FIG. 46 is an illustration of a general purpose computer system,
representing one of many suitable computer platforms for
implementing the inventive RTL level extraction and analysis
methods described above. FIG. 46 shows a general purpose computer
system 950 in accordance with the present invention includes a
central processing unit (CPU) 952, read only memory (ROM) 954,
random access memory (RAM) 956, expansion RAM 958, input/output
(I/O) circuitry 960, display assembly 962, input device 964, and
expansion bus 966. Computer system 950 may also optionally include
a mass storage unit 968 such as a disk drive unit or nonvolatile
memory such as flash memory and a real-time clock 970.
CPU 952 is coupled to ROM 954 by a data bus 972, control bus 974,
and address bus 976. ROM 954 contains the basic operating system
for the computer system 950. CPU 952 is also connected to RAM 956
by busses 972, 974, and 976. Expansion RAM 958 is optionally
coupled to RAM 956 for use by CPU 952. CPU 952 is also coupled to
the I/O circuitry 960 by data bus 972, control bus 974, and address
bus 976 to permit data transfers with peripheral devices.

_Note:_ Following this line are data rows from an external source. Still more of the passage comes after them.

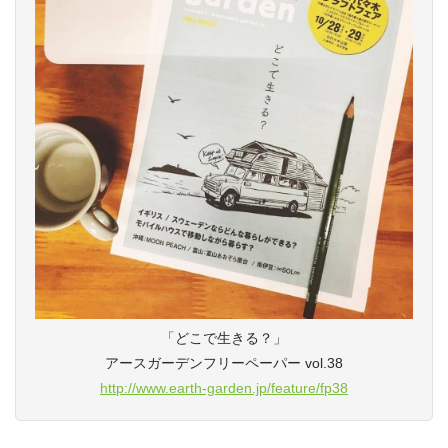
「どこで生きる？」
アースガーデンフリーペーパー vol.38
http://www.earth-garden.jp/feature/fp38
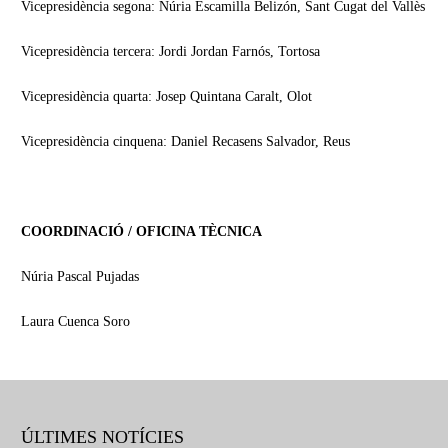
Vicepresidència segona: Núria Escamilla Belizón, Sant Cugat del Vallès
Vicepresidència tercera: Jordi Jordan Farnós, Tortosa
Vicepresidència quarta: Josep Quintana Caralt, Olot
Vicepresidència cinquena: Daniel Recasens Salvador, Reus
COORDINACIÓ / OFICINA TÈCNICA
Núria Pascal Pujadas
Laura Cuenca Soro
ÚLTIMES NOTÍCIES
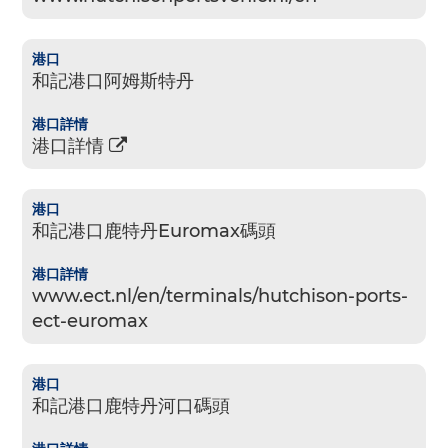
和記港口阿姆斯特丹
港口詳情
和記港口鹿特丹Euromax碼頭
www.ect.nl/en/terminals/hutchison-ports-
ect-euromax
和記港口鹿特丹河口碼頭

I/O circuitry 960 typically includes a number of latches, registers
and direct memory access (DMA) controllers. The purpose of I/O
circuitry 960 is to provide an interface between CPU 952 and such
peripheral devices as display assembly 962, input device 964, and
mass storage 968.
Display assembly 962 of computer system 950 is an output device
coupled to I/O circuitry 960 by a data bus 978. Display assembly
962 receives data from I/O circuitry 960 via bus 978 and displays
that data on a suitable screen.
The screen for display assembly 962 can be a device that uses a
cathode-ray tube (CRT), liquid crystal display (LCD), or the like,
of the types commercially available from a variety of
manufacturers. Input device 964 can be a keyboard, a mouse, a
stylus working in cooperation with a position-sensing display, or
the like. The aforementioned input devices are available from a
variety of vendors and are well known in the art.
Some type of mass storage 968 is generally considered desirable.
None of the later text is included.